Lord Geidt has gone to more in detail about why he left, giving more secure account of why he stepped down as ethics adviser to Boris Johnson.
In a letter to the chairman of the Select Committee on Constitutional Affairs, William Wragg, Lord Geidt said that he “could not be party advise on potential violation of the law.
He admitted his resignation letter perhaps he was too careful.
In a letter to Mr. Wragg, Lord Geidt explained that on Steel tariffs reason for his departure by others is a “distraction”.
“Since my letter of resignation was made public yesterday there was some confusion about the exact cause of my decision,” he said.
“My letter has been interpreted to suggest that an important issue of the principle was limited by some narrow and technical considerations of steel rates.
“Careful language of my letter may failed adequately explain the much broader scope of my objection.
Lord Geidt continued: “Accent on the question of steel tariffs is a distraction.
“It was easy one example of what else could constitute intentional violations by the United Kingdom of its obligations under international law, given the government’s widely publicized openness to it.”
He concluded by saying that “the conscious of my own obligations according to the seven principles of Public life (including honesty), I couldn’t be party advise on any potential violation of the law.”
Lord Geidt unexpectedly resigned on Wednesday evening in Letter to the prime minister.
Prior to standing down, Lord Geidt admitted earlier this week that he was considering resigning. over Mr Johnson’s response to his party okay for violation COVID-19 rules.
Explaining why he was leaving, Lord Geidt said prime minister he considered “very small margin” what was it possible “continue to work reliably as an independent advisor” after partygate.
In a letter, Lord Geidt said that this week he was asked to offer view on “measures that risk intentional and purposeful violation of ministerial code.
“This request made me in impossible and odious position,” he said.
“The idea that prime minister may be to some extent in in business of intentionally violating one’s own code is an insult.”
Letters from Lord Geidt and Boris Johnson in full
Lord Geidt said that even the intention to deliberately violate the ministerial code “would suspend the provisions of a code that meets political goals”.
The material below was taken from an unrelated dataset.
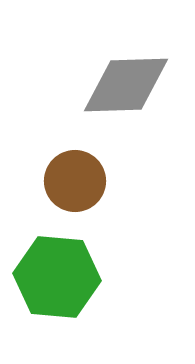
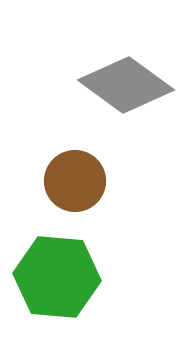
gray diamond: rotated 38 degrees clockwise
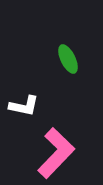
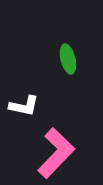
green ellipse: rotated 12 degrees clockwise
He added: “That would make a mockery of not only of respect for code but license suspension of its provisions in regulatory behavior of Ministers of Her Majesty.
“I can’t have parts in this is.”
Mr Johnson said in reply that the letter “came as a surprise” after the adviser told him on Monday that he was happy to stay on to end of in year.
After Lord Geidt left, Johnson said he would “thoroughly consider” whether to hire new ethics advisor.
Lord Geidt’s departure came after his predecessor Sir Alex Allan stepped down. in 2020. Labor described it as “a sign of shame” for in government.